Required work:
Reproduce the whole listing below without its pictures, exactly as written.
Exercise input below:
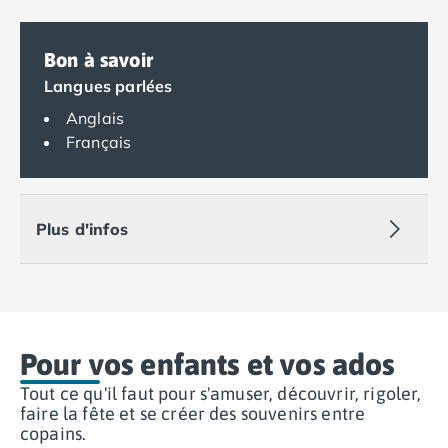
Camping Espagne
Camping Cantabria
Bon à savoir
Camping Catalogne
Langues parlées
Camping Costa Brava
Anglais
Camping Barcelone
Français
Camping Blanes
Camping Cadaques
Camping Calonge
Camping Empuriabrava
Plus d'infos
Camping Lloret De Mar
Camping Palamos
Camping Pals
Camping Platja d'Aro
Camping Tossa de Mar
Pour vos enfants et vos ados
Camping Costa Dorada
Camping Cambrils
Tout ce qu'il faut pour s'amuser, découvrir, rigoler,
Camping Creixell
faire la fête et se créer des souvenirs entre
Camping Salou
copains.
End of Exercise input.
Output for this task:
Camping Espagne
Camping Cantabria
Bon à savoir
Camping Catalogne
Langues parlées
Camping Costa Brava
Anglais
Camping Barcelone
Français
Camping Blanes
Camping Cadaques
Camping Calonge
Camping Empuriabrava
Plus d'infos
Camping Lloret De Mar
Camping Palamos
Camping Pals
Camping Platja d'Aro
Camping Tossa de Mar
Pour vos enfants et vos ados
Camping Costa Dorada
Camping Cambrils
Tout ce qu'il faut pour s'amuser, découvrir, rigoler,
Camping Creixell
faire la fête et se créer des souvenirs entre
Camping Salou
copains.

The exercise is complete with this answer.